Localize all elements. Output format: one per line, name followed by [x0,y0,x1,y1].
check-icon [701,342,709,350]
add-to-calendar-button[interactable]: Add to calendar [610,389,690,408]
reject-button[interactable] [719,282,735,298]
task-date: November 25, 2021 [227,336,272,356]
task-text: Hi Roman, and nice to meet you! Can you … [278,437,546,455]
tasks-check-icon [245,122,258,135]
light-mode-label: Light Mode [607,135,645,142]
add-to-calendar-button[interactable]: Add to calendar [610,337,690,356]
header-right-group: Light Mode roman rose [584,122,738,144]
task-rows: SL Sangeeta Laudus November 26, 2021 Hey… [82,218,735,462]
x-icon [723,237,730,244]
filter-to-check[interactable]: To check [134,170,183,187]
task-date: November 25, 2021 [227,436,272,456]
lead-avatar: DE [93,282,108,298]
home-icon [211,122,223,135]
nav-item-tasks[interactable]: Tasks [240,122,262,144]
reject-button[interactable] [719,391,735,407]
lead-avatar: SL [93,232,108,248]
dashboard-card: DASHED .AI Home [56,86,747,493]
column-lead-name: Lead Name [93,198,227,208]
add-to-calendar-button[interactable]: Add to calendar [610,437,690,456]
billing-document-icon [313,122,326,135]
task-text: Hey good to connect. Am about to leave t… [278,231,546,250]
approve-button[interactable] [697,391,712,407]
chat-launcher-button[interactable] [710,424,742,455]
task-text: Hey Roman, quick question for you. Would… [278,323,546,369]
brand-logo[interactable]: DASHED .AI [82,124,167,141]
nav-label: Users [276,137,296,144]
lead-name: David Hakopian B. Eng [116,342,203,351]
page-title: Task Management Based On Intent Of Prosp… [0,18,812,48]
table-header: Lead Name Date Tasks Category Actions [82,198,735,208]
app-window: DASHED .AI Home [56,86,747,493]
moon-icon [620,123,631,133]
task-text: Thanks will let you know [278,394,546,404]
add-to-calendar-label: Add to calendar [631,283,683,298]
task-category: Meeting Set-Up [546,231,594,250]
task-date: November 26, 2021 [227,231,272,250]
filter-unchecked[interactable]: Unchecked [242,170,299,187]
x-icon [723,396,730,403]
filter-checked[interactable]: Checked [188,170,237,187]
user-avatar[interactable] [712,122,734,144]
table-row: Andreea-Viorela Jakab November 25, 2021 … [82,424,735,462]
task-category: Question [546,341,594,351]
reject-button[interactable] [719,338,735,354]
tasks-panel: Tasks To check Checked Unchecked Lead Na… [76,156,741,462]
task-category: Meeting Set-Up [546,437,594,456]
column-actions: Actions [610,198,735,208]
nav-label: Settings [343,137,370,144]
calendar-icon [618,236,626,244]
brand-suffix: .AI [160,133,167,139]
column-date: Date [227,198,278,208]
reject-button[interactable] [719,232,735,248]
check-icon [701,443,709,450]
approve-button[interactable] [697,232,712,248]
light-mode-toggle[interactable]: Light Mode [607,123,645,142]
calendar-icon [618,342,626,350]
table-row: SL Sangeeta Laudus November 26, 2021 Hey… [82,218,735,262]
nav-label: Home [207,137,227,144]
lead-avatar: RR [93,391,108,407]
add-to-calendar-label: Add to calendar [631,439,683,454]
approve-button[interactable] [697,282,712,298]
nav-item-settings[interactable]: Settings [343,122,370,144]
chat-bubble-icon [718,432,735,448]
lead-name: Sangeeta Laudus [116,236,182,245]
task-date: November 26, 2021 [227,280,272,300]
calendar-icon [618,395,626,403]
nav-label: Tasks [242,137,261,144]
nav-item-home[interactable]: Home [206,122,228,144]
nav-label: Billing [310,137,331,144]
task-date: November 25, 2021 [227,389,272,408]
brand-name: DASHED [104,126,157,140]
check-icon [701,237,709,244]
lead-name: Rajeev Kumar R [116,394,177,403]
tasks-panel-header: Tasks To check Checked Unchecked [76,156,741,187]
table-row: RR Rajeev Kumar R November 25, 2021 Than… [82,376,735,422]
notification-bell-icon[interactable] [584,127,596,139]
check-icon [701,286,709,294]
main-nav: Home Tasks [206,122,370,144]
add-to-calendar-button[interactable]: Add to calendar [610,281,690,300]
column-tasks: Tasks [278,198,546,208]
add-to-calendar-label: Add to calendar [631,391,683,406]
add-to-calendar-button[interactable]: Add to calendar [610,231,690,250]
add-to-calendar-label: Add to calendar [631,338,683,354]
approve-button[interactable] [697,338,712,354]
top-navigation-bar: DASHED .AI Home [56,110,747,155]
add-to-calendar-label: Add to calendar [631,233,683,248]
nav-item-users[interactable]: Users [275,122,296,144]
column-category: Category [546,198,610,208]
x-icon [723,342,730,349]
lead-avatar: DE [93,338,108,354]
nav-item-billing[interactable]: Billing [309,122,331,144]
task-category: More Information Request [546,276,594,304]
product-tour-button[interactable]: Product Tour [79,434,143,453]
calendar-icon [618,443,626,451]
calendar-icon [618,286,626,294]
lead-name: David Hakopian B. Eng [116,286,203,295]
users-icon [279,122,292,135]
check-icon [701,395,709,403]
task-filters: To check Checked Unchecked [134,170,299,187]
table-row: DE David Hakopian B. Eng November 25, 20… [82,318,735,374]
- - -
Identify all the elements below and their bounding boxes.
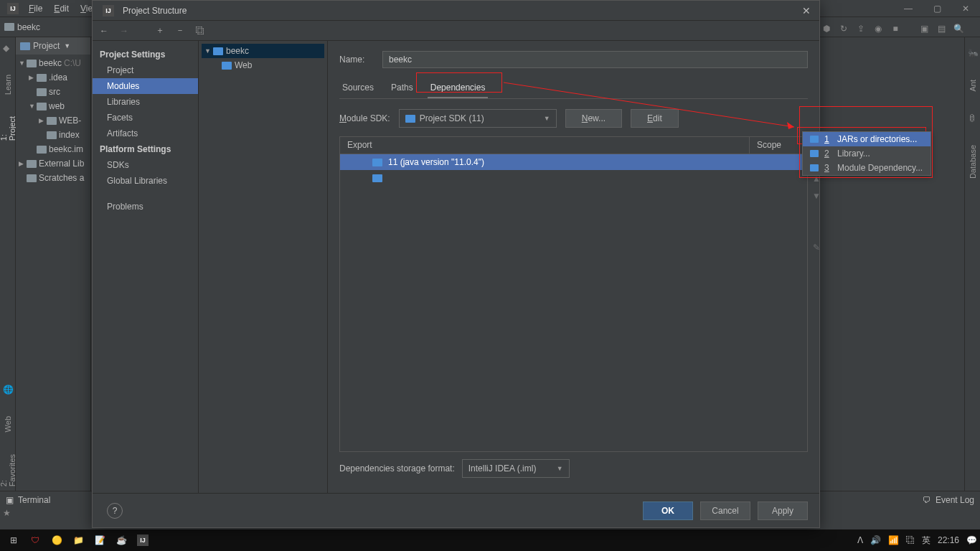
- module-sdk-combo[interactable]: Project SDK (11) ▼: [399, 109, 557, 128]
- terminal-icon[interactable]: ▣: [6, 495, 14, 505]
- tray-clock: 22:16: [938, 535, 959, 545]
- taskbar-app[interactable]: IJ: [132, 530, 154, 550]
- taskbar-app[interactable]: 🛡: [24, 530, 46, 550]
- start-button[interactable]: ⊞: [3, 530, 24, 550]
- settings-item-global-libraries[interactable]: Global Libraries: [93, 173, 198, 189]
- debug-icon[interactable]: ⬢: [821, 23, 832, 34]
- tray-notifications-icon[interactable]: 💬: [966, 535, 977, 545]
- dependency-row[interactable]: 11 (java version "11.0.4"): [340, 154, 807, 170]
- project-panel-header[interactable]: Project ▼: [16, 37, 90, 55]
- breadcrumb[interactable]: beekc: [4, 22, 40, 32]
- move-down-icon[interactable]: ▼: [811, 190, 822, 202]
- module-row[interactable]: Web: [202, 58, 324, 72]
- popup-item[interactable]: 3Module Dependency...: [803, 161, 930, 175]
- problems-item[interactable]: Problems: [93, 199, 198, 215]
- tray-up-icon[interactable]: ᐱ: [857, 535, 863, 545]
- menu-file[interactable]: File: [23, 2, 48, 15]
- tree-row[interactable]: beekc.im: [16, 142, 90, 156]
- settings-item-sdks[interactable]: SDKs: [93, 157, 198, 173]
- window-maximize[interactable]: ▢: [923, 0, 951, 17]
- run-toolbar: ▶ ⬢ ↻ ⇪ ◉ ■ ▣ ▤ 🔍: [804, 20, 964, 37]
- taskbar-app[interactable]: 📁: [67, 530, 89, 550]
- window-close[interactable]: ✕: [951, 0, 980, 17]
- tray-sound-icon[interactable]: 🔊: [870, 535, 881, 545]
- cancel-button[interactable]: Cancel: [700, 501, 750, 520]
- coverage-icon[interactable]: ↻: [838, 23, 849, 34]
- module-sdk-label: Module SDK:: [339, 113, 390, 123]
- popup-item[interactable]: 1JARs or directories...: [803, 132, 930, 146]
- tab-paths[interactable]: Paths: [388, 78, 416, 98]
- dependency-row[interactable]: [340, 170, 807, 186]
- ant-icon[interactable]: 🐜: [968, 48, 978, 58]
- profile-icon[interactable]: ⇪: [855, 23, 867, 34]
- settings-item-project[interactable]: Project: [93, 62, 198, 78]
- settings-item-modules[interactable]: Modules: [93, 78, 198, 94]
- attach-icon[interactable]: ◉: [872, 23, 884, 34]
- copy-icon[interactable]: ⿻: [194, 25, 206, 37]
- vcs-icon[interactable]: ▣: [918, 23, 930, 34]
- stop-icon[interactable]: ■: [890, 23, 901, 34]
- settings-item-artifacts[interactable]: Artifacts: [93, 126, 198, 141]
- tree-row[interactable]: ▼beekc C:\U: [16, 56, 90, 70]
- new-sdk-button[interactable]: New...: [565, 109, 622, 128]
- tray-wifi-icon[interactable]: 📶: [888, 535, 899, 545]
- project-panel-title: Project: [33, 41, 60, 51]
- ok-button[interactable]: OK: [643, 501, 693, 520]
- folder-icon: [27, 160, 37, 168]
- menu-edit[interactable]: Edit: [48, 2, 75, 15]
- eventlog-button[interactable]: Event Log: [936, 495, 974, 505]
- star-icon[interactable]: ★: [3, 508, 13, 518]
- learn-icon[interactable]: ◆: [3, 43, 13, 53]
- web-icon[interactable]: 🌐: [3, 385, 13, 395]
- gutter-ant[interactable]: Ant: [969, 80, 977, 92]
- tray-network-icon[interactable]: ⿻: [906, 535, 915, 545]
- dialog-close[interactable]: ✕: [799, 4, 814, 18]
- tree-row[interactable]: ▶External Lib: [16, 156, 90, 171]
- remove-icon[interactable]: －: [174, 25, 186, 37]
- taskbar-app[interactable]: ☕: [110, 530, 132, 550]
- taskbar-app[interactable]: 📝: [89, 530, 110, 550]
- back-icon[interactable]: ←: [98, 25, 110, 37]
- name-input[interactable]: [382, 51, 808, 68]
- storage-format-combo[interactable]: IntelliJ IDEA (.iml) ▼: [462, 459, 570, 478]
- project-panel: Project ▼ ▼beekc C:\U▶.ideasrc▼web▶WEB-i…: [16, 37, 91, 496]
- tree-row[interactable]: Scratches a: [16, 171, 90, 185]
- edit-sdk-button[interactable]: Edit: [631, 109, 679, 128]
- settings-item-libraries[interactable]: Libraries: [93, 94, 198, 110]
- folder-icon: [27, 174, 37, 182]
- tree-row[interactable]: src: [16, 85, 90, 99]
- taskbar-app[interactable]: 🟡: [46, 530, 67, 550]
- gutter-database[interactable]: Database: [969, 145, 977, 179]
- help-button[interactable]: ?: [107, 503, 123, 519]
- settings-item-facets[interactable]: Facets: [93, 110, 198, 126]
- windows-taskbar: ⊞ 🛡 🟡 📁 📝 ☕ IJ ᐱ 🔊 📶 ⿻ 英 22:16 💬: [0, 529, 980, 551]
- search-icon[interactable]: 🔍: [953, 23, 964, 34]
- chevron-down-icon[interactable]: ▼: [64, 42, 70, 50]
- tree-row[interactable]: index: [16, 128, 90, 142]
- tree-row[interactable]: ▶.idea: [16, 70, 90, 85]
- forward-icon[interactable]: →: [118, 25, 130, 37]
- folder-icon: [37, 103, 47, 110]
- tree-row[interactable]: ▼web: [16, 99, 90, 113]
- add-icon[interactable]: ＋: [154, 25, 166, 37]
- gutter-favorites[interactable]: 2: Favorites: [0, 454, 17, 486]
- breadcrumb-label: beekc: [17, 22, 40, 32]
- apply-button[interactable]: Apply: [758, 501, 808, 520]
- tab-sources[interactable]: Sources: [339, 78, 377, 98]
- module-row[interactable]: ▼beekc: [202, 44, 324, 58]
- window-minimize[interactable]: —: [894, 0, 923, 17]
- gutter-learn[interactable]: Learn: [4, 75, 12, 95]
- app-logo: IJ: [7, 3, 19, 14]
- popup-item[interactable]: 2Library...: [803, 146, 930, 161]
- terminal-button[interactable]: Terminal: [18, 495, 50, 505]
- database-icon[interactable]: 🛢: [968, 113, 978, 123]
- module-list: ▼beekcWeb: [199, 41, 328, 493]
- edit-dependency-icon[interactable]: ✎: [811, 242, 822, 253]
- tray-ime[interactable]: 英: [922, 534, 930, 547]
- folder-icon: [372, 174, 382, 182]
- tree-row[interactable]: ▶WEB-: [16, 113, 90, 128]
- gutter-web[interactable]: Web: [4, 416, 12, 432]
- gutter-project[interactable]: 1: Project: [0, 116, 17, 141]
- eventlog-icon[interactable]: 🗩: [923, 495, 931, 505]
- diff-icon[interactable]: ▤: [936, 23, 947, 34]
- - -
Work item –
Look through the data above for the word "approve". Report each line where it occurs.

The completed task –
approve-button[interactable] [697,391,712,407]
approve-button[interactable] [697,232,712,248]
approve-button[interactable] [697,282,712,298]
approve-button[interactable] [697,338,712,354]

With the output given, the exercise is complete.